(Exercise materials Opens)

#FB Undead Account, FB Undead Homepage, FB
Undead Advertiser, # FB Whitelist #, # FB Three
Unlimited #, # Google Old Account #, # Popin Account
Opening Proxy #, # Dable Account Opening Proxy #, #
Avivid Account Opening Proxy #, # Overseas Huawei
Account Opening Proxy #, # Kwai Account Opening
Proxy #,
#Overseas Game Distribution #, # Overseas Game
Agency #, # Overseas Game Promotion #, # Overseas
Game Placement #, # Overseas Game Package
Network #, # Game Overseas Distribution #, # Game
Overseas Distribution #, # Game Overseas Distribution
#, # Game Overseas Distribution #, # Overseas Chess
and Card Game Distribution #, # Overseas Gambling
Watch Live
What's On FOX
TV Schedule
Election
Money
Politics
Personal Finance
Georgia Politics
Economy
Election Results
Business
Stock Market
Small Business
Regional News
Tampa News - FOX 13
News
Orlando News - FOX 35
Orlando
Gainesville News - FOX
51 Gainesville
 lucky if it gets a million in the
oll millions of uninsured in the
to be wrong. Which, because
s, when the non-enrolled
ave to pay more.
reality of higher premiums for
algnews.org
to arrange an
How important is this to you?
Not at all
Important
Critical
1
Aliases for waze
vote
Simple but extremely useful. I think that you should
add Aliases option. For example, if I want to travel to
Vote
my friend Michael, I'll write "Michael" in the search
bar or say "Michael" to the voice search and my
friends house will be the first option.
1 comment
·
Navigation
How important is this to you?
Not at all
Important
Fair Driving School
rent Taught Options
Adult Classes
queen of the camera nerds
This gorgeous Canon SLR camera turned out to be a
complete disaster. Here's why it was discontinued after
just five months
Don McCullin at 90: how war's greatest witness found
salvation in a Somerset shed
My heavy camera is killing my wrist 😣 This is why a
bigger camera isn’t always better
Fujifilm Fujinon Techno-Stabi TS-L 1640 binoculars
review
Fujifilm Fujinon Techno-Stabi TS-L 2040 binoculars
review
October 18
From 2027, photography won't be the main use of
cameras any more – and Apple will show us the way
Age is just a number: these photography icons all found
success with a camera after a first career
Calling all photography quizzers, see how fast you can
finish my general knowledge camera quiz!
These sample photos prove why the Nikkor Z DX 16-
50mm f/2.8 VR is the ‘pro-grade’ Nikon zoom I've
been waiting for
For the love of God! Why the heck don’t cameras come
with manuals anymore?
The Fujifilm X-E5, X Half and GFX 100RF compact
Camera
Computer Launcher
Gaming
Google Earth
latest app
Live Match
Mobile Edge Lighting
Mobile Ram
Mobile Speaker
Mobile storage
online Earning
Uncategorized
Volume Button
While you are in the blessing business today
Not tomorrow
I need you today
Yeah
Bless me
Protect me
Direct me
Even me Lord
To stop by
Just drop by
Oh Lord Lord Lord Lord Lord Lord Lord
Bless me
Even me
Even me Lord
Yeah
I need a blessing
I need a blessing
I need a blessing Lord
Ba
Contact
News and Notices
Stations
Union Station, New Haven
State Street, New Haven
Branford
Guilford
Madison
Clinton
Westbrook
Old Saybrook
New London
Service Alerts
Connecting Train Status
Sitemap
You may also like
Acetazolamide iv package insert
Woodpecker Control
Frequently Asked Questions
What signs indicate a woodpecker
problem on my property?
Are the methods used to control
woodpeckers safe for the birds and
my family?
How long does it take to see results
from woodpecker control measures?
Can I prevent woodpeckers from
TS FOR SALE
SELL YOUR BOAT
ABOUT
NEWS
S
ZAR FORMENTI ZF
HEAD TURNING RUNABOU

(Exercise materials Closes)

* Problem details: Only the lines from the start of the material through the line containing "#Overseas Game Distribution" should be repeated, and they should be repeated exactly.

* Reply:
#FB Undead Account, FB Undead Homepage, FB
Undead Advertiser, # FB Whitelist #, # FB Three
Unlimited #, # Google Old Account #, # Popin Account
Opening Proxy #, # Dable Account Opening Proxy #, #
Avivid Account Opening Proxy #, # Overseas Huawei
Account Opening Proxy #, # Kwai Account Opening
Proxy #,
#Overseas Game Distribution #, # Overseas Game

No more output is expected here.